YOUR GOAL
Please write out only the lines from the one containing "or 6 weekly interest-free" through the last line of the listing. Do not include pictures.
(DATA RECORDS begins)
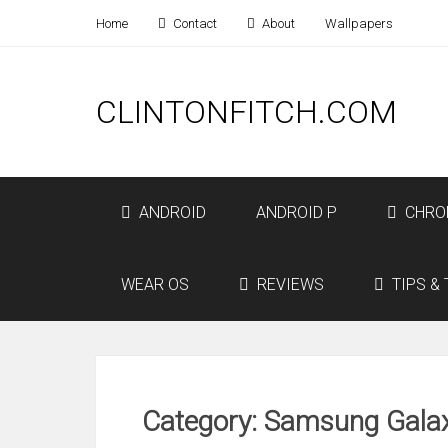
Home
Contact
About
Wallpapers
CLINTONFITCH.COM
ANDROID
ANDROID P
CHRO
WEAR OS
REVIEWS
TIPS & 
Category: Samsung Gala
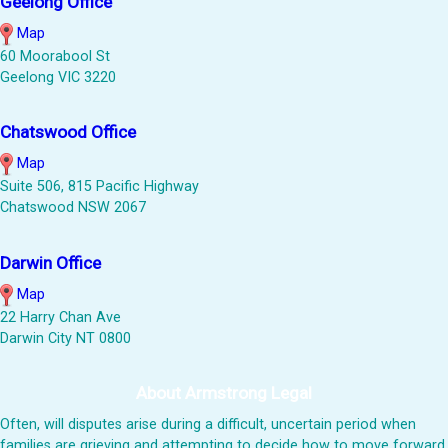
Geelong Office
Map
60 Moorabool St
Geelong VIC 3220
Chatswood Office
Map
Suite 506, 815 Pacific Highway
Chatswood NSW 2067
Darwin Office
Map
22 Harry Chan Ave
Darwin City NT 0800
About Armstrong Legal
Often, will disputes arise during a difficult, uncertain period when
families are grieving and attempting to decide how to move forward.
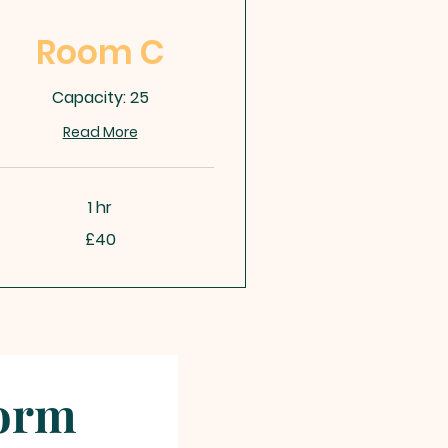
Room C
Capacity: 25
Read More
1 hr
£40
tish
unds
Form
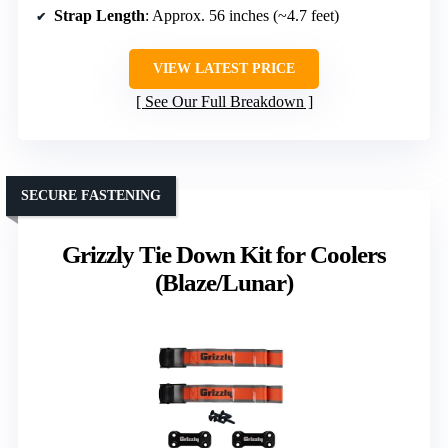
Strap Length
: Approx. 56 inches (~4.7 feet)
VIEW LATEST PRICE
See Our Full Breakdown
SECURE FASTENING
Grizzly Tie Down Kit for Coolers
(Blaze/Lunar)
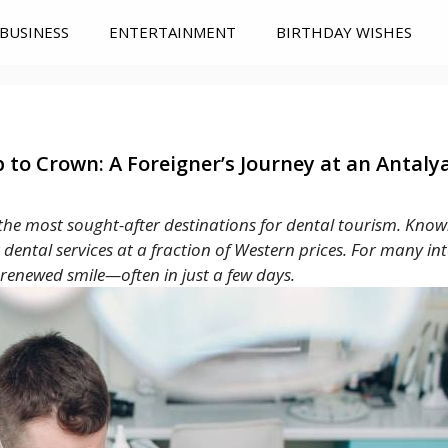
BUSINESS
ENTERTAINMENT
BIRTHDAY WISHES
to Crown: A Foreigner’s Journey at an Antalya
 the most sought-after destinations for dental tourism. Known
ier dental services at a fraction of Western prices. For many in
renewed smile—often in just a few days.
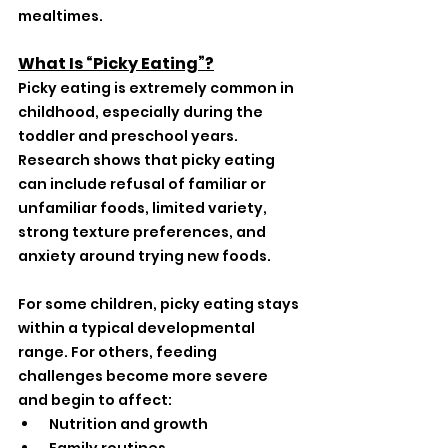
mealtimes.
What Is “Picky Eating”?
Picky eating is extremely common in 
childhood, especially during the 
toddler and preschool years. 
Research shows that picky eating 
can include refusal of familiar or 
unfamiliar foods, limited variety, 
strong texture preferences, and 
anxiety around trying new foods.
For some children, picky eating stays 
within a typical developmental 
range. For others, feeding 
challenges become more severe 
and begin to affect:
 Nutrition and growth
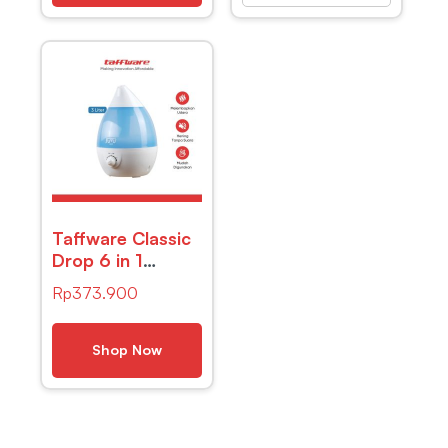
Taffware Classic
Drop 6 in 1
Ultrasonic Air
Rp
373.900
Humidifier Aroma
Therapy – HUMI
H98
Shop Now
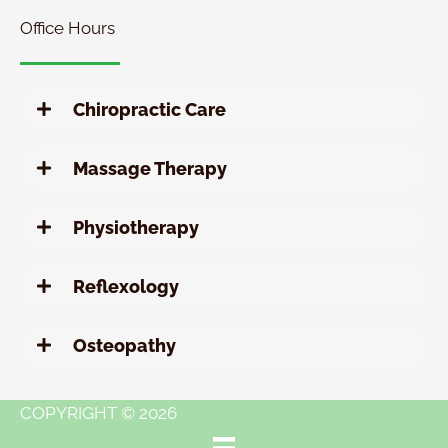
Office Hours
Chiropractic Care
Massage Therapy
Physiotherapy
Reflexology
Osteopathy
COPYRIGHT © 2026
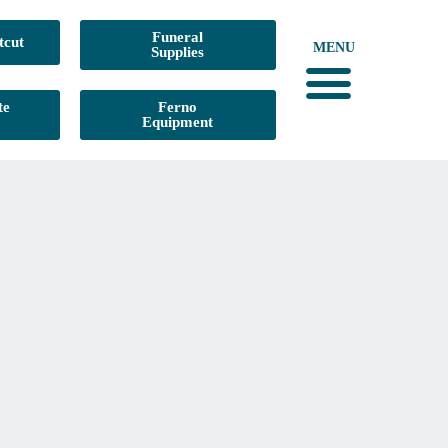
Funeral
tcut
MENU
Supplies
te
Ferno
Equipment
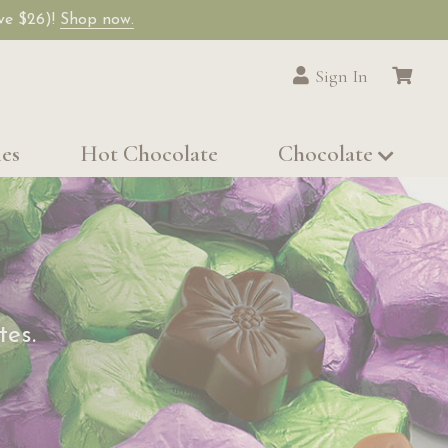
ave $26)!
Shop now.
Sign In
les
Hot Chocolate
Chocolate
tes.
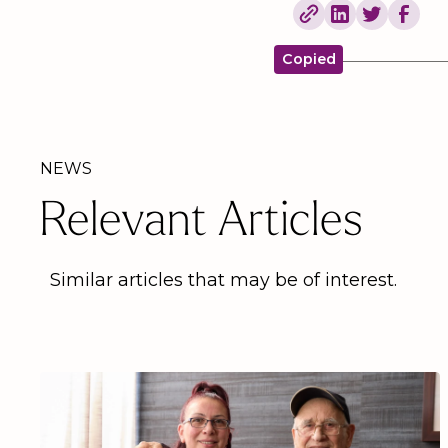
Copied
NEWS
Relevant Articles
Similar articles that may be of interest.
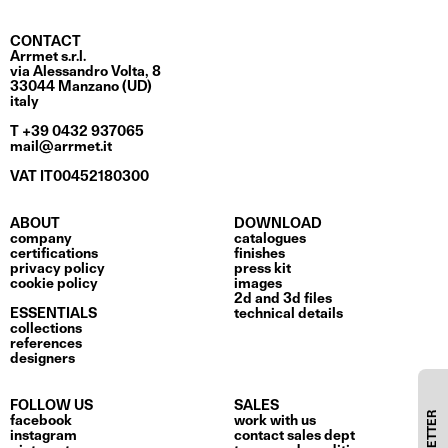
CONTACT
Arrmet s.r.l.
via Alessandro Volta, 8
33044 Manzano (UD)
italy
T +39 0432 937065
mail@arrmet.it
VAT IT00452180300
ABOUT
DOWNLOAD
company
catalogues
certifications
finishes
privacy policy
press kit
cookie policy
images
2d and 3d files
ESSENTIALS
technical details
collections
references
designers
FOLLOW US
SALES
facebook
work with us
instagram
contact sales dept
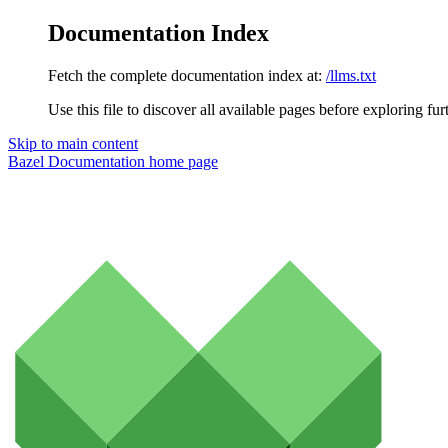
Documentation Index
Fetch the complete documentation index at:
/llms.txt
Use this file to discover all available pages before exploring fur
Skip to main content
Bazel Documentation
home page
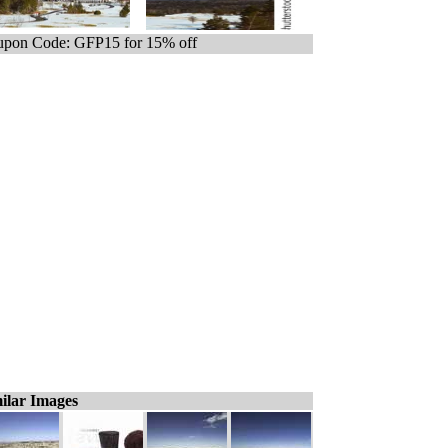
pon Code: GFP15 for 15% off
ilar Images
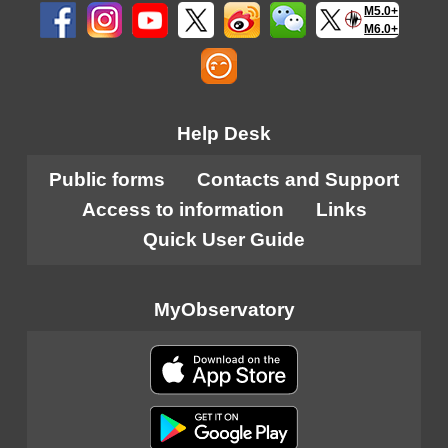
M5.0+
M6.0+
Help Desk
Public forms
Contacts and Support
Access to information
Links
Quick User Guide
MyObservatory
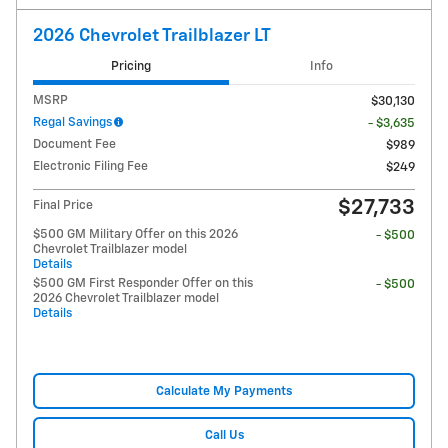
2026 Chevrolet Trailblazer LT
Pricing
Info
MSRP
$30,130
Regal Savings
- $3,635
Document Fee
$989
Electronic Filing Fee
$249
$27,733
Final Price
$500 GM Military Offer on this 2026
- $500
Chevrolet Trailblazer model
Details
$500 GM First Responder Offer on this
- $500
2026 Chevrolet Trailblazer model
Details
Calculate My Payments
Call Us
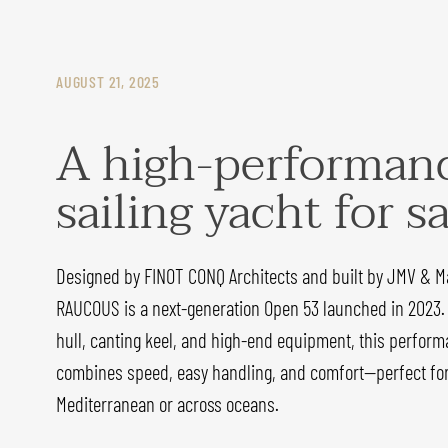
AUGUST 21, 2025
A high-performan
sailing yacht for s
Designed by FINOT CONQ Architects and built by JMV & M
RAUCOUS is a next-generation Open 53 launched in 2023.
hull, canting keel, and high-end equipment, this perform
combines speed, easy handling, and comfort—perfect for 
Mediterranean or across oceans.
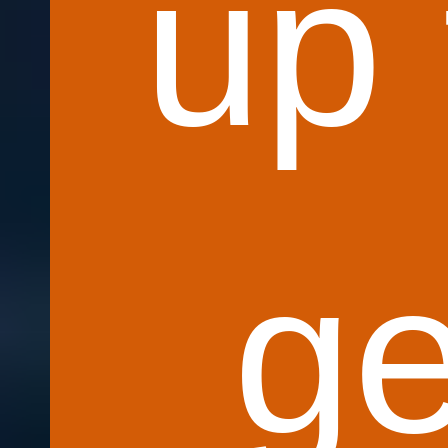
up 
ge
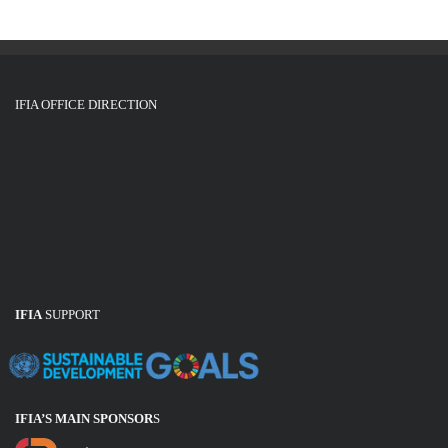
i
o
n
IFIA OFFICE DIRECTION
IFIA
SUPPORT
IFIA’S MAIN SPONSOR
S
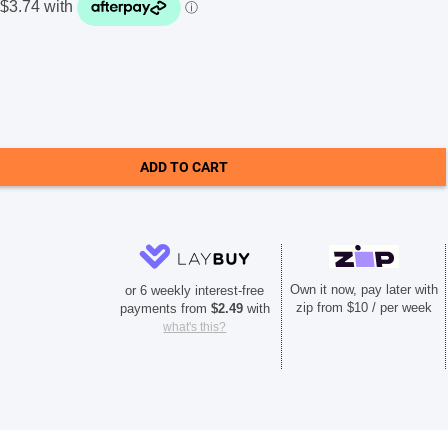
ADD TO CART
Own it now, pay later with
or 6 weekly interest-free
zip from $10 / per week
payments from
$
2.49
with
what's this?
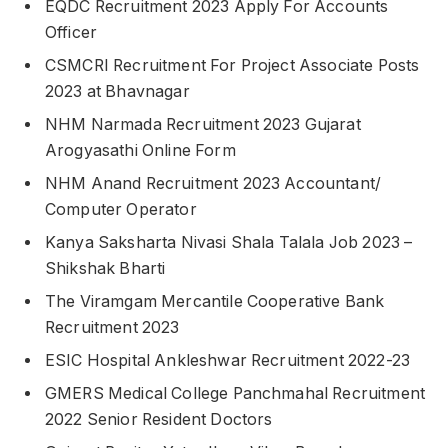
EQDC Recruitment 2023 Apply For Accounts
Officer
CSMCRI Recruitment For Project Associate Posts
2023 at Bhavnagar
NHM Narmada Recruitment 2023 Gujarat
Arogyasathi Online Form
NHM Anand Recruitment 2023 Accountant/
Computer Operator
Kanya Saksharta Nivasi Shala Talala Job 2023 –
Shikshak Bharti
The Viramgam Mercantile Cooperative Bank
Recruitment 2023
ESIC Hospital Ankleshwar Recruitment 2022-23
GMERS Medical College Panchmahal Recruitment
2022 Senior Resident Doctors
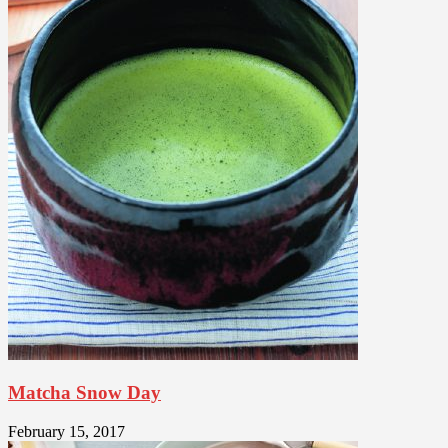
Matcha Snow Day
February 15, 2017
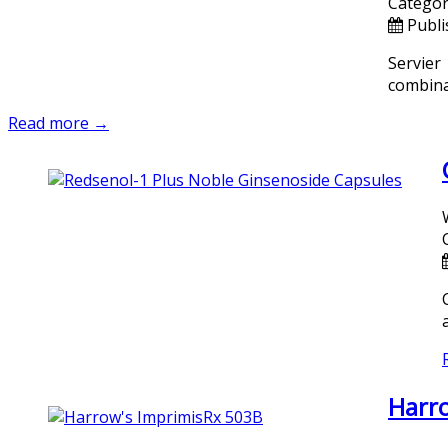
Categor
Publi
Servier
combinat
Read more →
Harro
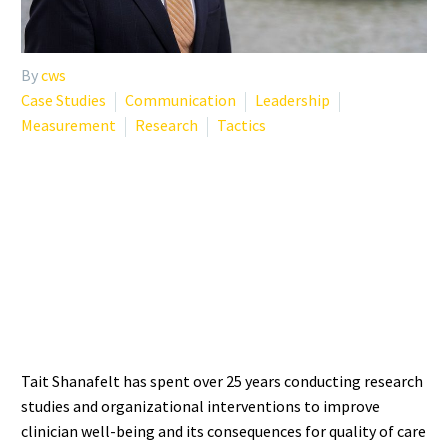
By
cws
Case Studies
Communication
Leadership
Measurement
Research
Tactics
WHO IS TAIT SHANAFELT?
THE RESEARCHER
DEFINING BURNOUT
SCIENCE
Tait Shanafelt has spent over 25 years conducting research
studies and organizational interventions to improve
clinician well-being and its consequences for quality of care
(DATA RECORDS ends)
ANSWER TO THE EXERCISE
or 6 weekly interest-free
zip from $10 / per week
payments from
$
2.49
with
what's this?
EQDC Recruitment 2023 Apply For Accounts
Officer
CSMCRI Recruitment For Project Associate Posts
2023 at Bhavnagar
NHM Narmada Recruitment 2023 Gujarat
Arogyasathi Online Form
NHM Anand Recruitment 2023 Accountant/
Computer Operator
Kanya Saksharta Nivasi Shala Talala Job 2023 –
Shikshak Bharti
The Viramgam Mercantile Cooperative Bank
Recruitment 2023
ESIC Hospital Ankleshwar Recruitment 2022-23
GMERS Medical College Panchmahal Recruitment
2022 Senior Resident Doctors
Matcha Snow Day
February 15, 2017
Categor
Publi
Servier
combinat
Read more →
Harro
By
cws
Case Studies
Communication
Leadership
Measurement
Research
Tactics
WHO IS TAIT SHANAFELT?
THE RESEARCHER
DEFINING BURNOUT
SCIENCE
Tait Shanafelt has spent over 25 years conducting research
studies and organizational interventions to improve
clinician well-being and its consequences for quality of care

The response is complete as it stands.